The Tech - Online EditionMIT's oldest and largest
newspaper & the first
newspaper published
on the web
Boston Weather: 35.0°F | A Few Clouds

News Briefs

Retirees Object to Feared Loss Of Drug Benefits


As Congress works on legislation to cover prescription drugs under Medicare, lawmakers have been deluged with complaints from retirees who fear losing drug benefits they already have from former employers.

Some lawmakers say this issue is emerging as the most immediate threat to the legislation.

Congress is frantically seeking ways to address the concern, by offering tax credits, subsidies or other incentives for employers to continue providing drug benefits to retirees. The tax credits would be available to employers who maintain drug coverage or supplement what Medicare provides.

Medicare generally does not cover out-patient prescription drugs. Some employers voluntarily provide such coverage though they are not required to do so.

In the last month, members of Congress say they have realized that any Medicare drug benefit they may approve will have a profound effect on the health coverage provided to retirees by their former employers.

Rep. Michael Bilirakis, R-Fla., who is chairman of the Energy and Commerce Subcommittee on Health, said his constituents were “up in arms” over the possible loss of retiree health benefits.

“If we don’t have a plan to keep that from happening,” Bilirakis said, “we will catch an awful lot of flak.” He said he feared a repetition of events in 1989, when elderly people forced Congress to repeal a law charging them extra for Medicare coverage of catastrophic medical expenses. Many retirees already had such coverage.

Winfrey’s Trainer Is Helping Mcdonald’s Cut Calories


How many footsteps would it take to burn off the calories in a supersize Big Mac value meal? Bob Greene, Oprah Winfrey’s personal trainer, may soon have the answer.

Greene, who helped Winfrey lose weight again and again, has pledged to help Americans get in shape -- at McDonald’s.

Executives at the company are scheduled to announce Greene’s new role on Tuesday in Indianapolis, where he will endorse the restaurant’s food for the first time.

Greene will be promoting the Go Active Meal, a $4.99 adult version of the Happy Meal, which comes in a supersize Happy Meal box and has a salad and a bottle of water or a medium fountain drink. Dessert? The meal includes a clip-on pedometer, to encourage customers to increase daily walking, and a 10-page booklet with exercise tips from Greene.

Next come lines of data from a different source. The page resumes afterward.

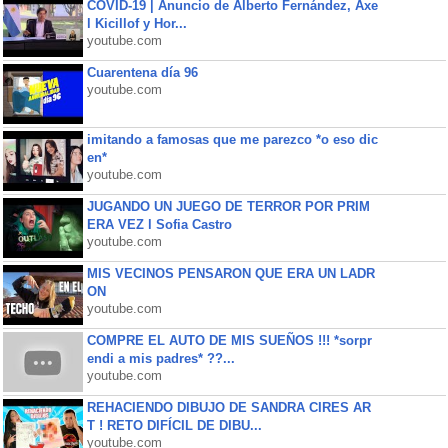
COVID-19 | Anuncio de Alberto Fernández, Axe
l Kicillof y Hor...
youtube.com
Cuarentena día 96
youtube.com
imitando a famosas que me parezco *o eso dic
en*
youtube.com
JUGANDO UN JUEGO DE TERROR POR PRIM
ERA VEZ l Sofia Castro
youtube.com
MIS VECINOS PENSARON QUE ERA UN LADR
ON
youtube.com
COMPRE EL AUTO DE MIS SUEÑOS !!! *sorpr
endi a mis padres* ??...
youtube.com
REHACIENDO DIBUJO DE SANDRA CIRES AR
T ! RETO DIFÍCIL DE DIBU...
youtube.com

The meal is part of a pilot program in several Indiana cities.

“I view McDonald’s as the largest provider of food in the world, and it is such an enormous opportunity when they are interested in talking about healthy lifestyles and offering really healthy meal choices,” said Greene, who will also help McDonald’s develop educational tray liners that promote health and fitness. “I’m definitely on board and very excited about it.”

Greene’s appointment is McDonald’s latest attempt to recast itself as a purveyor of healthy food in the face of criticism that fast-food companies have contributed to the increasing number of obese people. In March, the company introduced a line of salads, topped with Newman’s Own salad dressing. In Britain, McDonald’s is selling fruit bags with children’s Happy Meals.

Senior U.S. Official to Level Weapons Charges Against Syria


The Bush administration says that despite pledges, Syria has not stopped militant “volunteers” from crossing into Iraq to kill U.S. soldiers.

In testimony prepared for a House hearing on Tuesday, John R. Bolton, undersecretary of state for arms control, says that the administration also remains concerned about what it sees as Syria’s continuing support for terrorist groups like Hamas, and what administration officials say is the country’s ambitious program to develop chemical, biological and nuclear weapons.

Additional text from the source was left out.